◆ Entries shown ◆

>>>

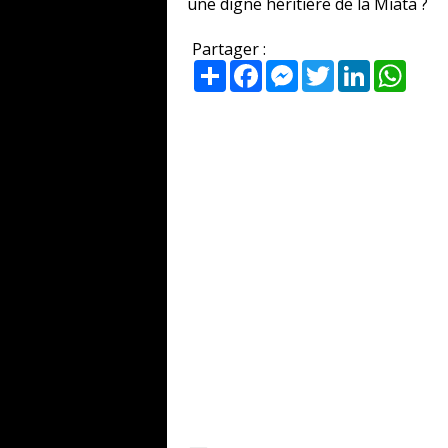
une digne héritière de la Miata ?
Partager :
Partager
Facebook
Messenger
Twitter
LinkedIn
What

<<<

Write the records out again in full, exactly, and skip every picture.

◆ Solution to this problem ◆
une digne héritière de la Miata ?
Partager :
Partager
Facebook
Messenger
Twitter
LinkedIn
What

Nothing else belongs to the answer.